# P2P in Java - JINI. JXTA. BAHNHOF :-)



## richardkrieger (10. Dez 2006)

Hallo,

habe im Inet docus zu JXTA gesucht, habe auch was gefunden, SOGAR IN DEUTSCH 
nur es taucht immer wieder JINI auf. Links auf SUN sind teilweise defekt. Hat schon jemand was mit JINI gemacht?
ich suche gerade etwas, womit ich einfaches P2P realisieren kann: 1 Server+viele Clients.

Gruss Richard


----------



## BlackReloaded (10. Dez 2006)

Hi,

also P2P ist nicht 1 Server und viele Clients, das nur mal am Rande.

Hast du es mal über Sockets versucht?
Bzw, was willst du damit realisieren?


----------



## richardkrieger (11. Dez 2006)

Hallo,

es ist nun mal so, dass es besser ist, wenn es einen Server gibt, der den Clients informationen gibt, wo sich die anderen Clients befinden. Das war zum Beispiel ein Problem bei eDonkey - es gab viele Server, die aber keine feste IP's hatten und so mussten die Clients eine ziemlich lange Liste durcharbeiten, bis man sich mit einem Server verbindet. Deswegen sind viele bei KAZAA geblieben. Deswegen gibt es jetzt Overnet - wenn ich die Geschwindigkeit sehe, wie schnell man "drin" ist, vermute ich mal, dass es da auch einen Zentralserver gibt.

Ausserdem gibt es eine Gesetzeslücke, die anscheinend nie geschlossen werden kann: es ist verboten informationen über illegale Inhalte auf dem Server zu speichern, ABER es ist nicht verboten, informationen über die User zu sammeln.

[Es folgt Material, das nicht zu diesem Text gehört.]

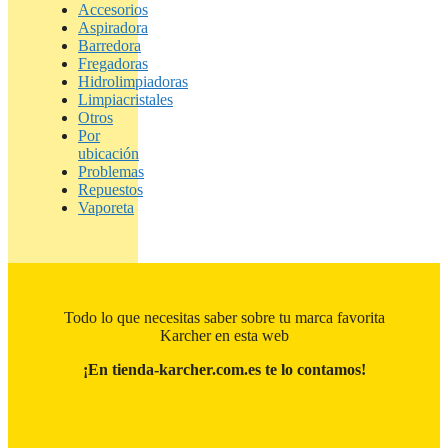
Accesorios
Aspiradora
Barredora
Fregadoras
Hidrolimpiadoras
Limpiacristales
Otros
Por
ubicación
Problemas
Repuestos
Vaporeta
Todo lo que necesitas saber sobre tu marca favorita
Karcher en esta web
¡En tienda-karcher.com.es te lo contamos!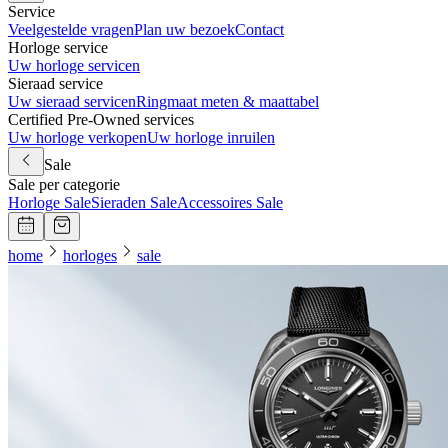
Service
Veelgestelde vragen
Plan uw bezoek
Contact
Horloge service
Uw horloge servicen
Sieraad service
Uw sieraad servicen
Ringmaat meten & maattabel
Certified Pre-Owned services
Uw horloge verkopen
Uw horloge inruilen
Sale
Sale per categorie
Horloge Sale
Sieraden Sale
Accessoires Sale
home
horloges
sale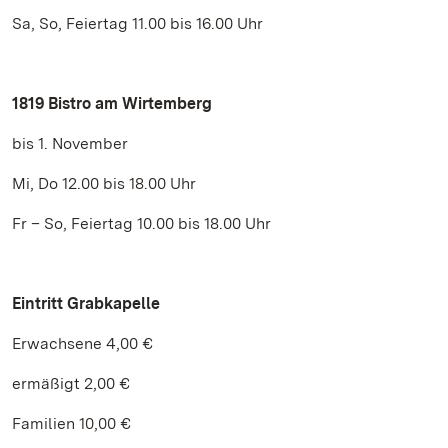
Sa, So, Feiertag 11.00 bis 16.00 Uhr
1819 Bistro am Wirtemberg
bis 1. November
Mi, Do 12.00 bis 18.00 Uhr
Fr – So, Feiertag 10.00 bis 18.00 Uhr
Eintritt Grabkapelle
Erwachsene 4,00 €
ermäßigt 2,00 €
Familien 10,00 €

Das heisst, Server muss dem Client nur die IP's von anderen Clients mitteilen. Alle suchanfragen und Antworten machen die Clients selbst untereinander. Somit handelt Server LEGAL, Clients - ILLEGAL.

Das Problem, was ich habe ist die Firewall. Heutzutage werden in 99% aller Fälle keine DSL-Modems, sondern DSL-Router an den Kunden geliefert. Die Router haben einen Portfilter. Was die "Ports" sind, weiss der "Otto-Normalverbraucher" nicht, geschweige den "Portweiterleitung". Die wissen nicht mal dass man per Browser auf den Router zugreifen kann. Die wissen auch nicht, dass man die Zugangsdaten im Router selbst erfassen kann und braucht dann keine Zugangssoftware auf dem Rechner. Diese Informationen stammen aus meiner Praxis(bin Selbständiger "PC-DOKTOR"). Also muss ein Client SIMPEL in der Installation und Bedienung sein.

JXTA kann, wenn ich mich nicht täusche, HTTP-Tunnel aufbauen. Das wäre eine Möglichkeit, die Firewall zu umgehen.

Gruss Richard


----------



## EOB (14. Dez 2006)

trotzdem ist p2p nicht nur ein server und der rest rechner, sondern jeder ist server und jeder ist rechner. was du meinst ist doch wohl eher client server, oder wie?

gruesse


----------